Os Estados Unidos estão atrás de seus adversários autocráticos no domínio da informação, por exemplo, porque os nossos adversários incorporaram tácticas de zona cinzenta em suas doutrinas. Nas sociedades democráticas, a utilização de tácticas de zona cinzenta pode ser controversa porque a natureza destas actividades se destina a moldar ações secretamente. Pode ser um desafio para os Estados democráticos responder às ameaças da zona cinzenta porque os nossos sistemas jurídicos e militares estão orientados para ver os conflitos através da perspectiva da guerra e da paz, com pouca consideração por qualquer coisa entre eles. As democracias não conseguiram construir consenso em torno dos conceitos da zona cinzenta.
O governo dos EUA tem discutido há anos sobre a definição e liderança da zona cinzenta e das operações de informação. As actividades da zona cinzenta não são um conceito novo e historicamente têm sido aceites como uma forma de governação de longa data. O que agora é chamado de métodos de zona cinzenta foram ações bem documentadas ao longo da história.
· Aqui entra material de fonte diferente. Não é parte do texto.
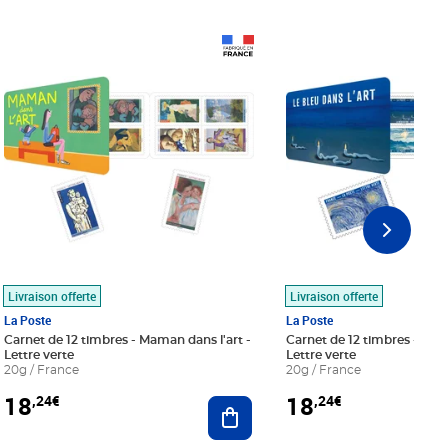
Prix 18,24€
Prix 18,24€
Livraison offerte
Livraison offerte
La Poste
La Poste
Carnet de 12 timbres - Maman dans l'art -
Carnet de 12 timbres - Le bl
Lettre verte
Lettre verte
20g / France
20g / France
18
18
,24€
,24€
r au panier
Ajouter au panier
Estas actividades têm sido designadas por títulos como “guerra política”, “operações secretas”, “guerra irregular ou de guerrilha” e “medidas activas”.
Vale a pena examinar o registo histórico e recordar os benefícios e a fundamentação das actividades da zona cinzenta que mantiveram as nações fora dos combates cinéticos, permitiram o envolvimento desescalado, possivelmente encurtaram a guerra e salvaram vidas. Exemplos: A operação Cavalo de Tróia explorou muitos dos instrumentos de uma campanha na zona cinzenta – criando confusão e divisão entre o inimigo, estendendo incentivos ostensivos, implantando forças militares ocultas, engano e infiltração clandestina no território inimigo. Durante a Guerra do Peloponeso entre Atenas e Esparta, os espartanos reconheceram que precisavam evitar uma revolta dos hilotas, que eram fundamentais para os sistemas agrícolas e militares de Esparta.
Os atenienses tentavam criar as condições para uma revolta helota, que acrescentaria então uma dimensão irregular ao conflito convencional com Esparta. Os atenienses usaram forças por procuração que eram especialistas na língua e cultura dos hilotas para semear a desconfiança entre os hilotas contra os espartanos. Os hilotas começaram a abandonar as forças espartanas, criando assim uma emergência nacional em Esparta. O historiador ateniense Tucídides relatou que, como resultado da perda do apoio de Helot, Esparta procurou Atenas para discutir o fim das guerras. O Império Han usou o engajamento econômico e cultural - como acordos comerciais, alianças matrimoniais e intercâmbios culturais - para administrar tensões com poderes nômades.
Essas ações ajudaram a proteger as fronteiras e reduzir a necessidade de guerras em grande escala Durante a Guerra Fria, superpotências como os EUA e a URSS se envolveram em táticas de zona cinzenta, como espionagem, sabotagem e apoio por procuração para influenciar os resultados em regiões como América Latina, Coréia e Vietnã. Essas medidas ativas, como eram chamadas, mantiveram a competição um espaço contestado, evitando a escalada imediata com os EUA.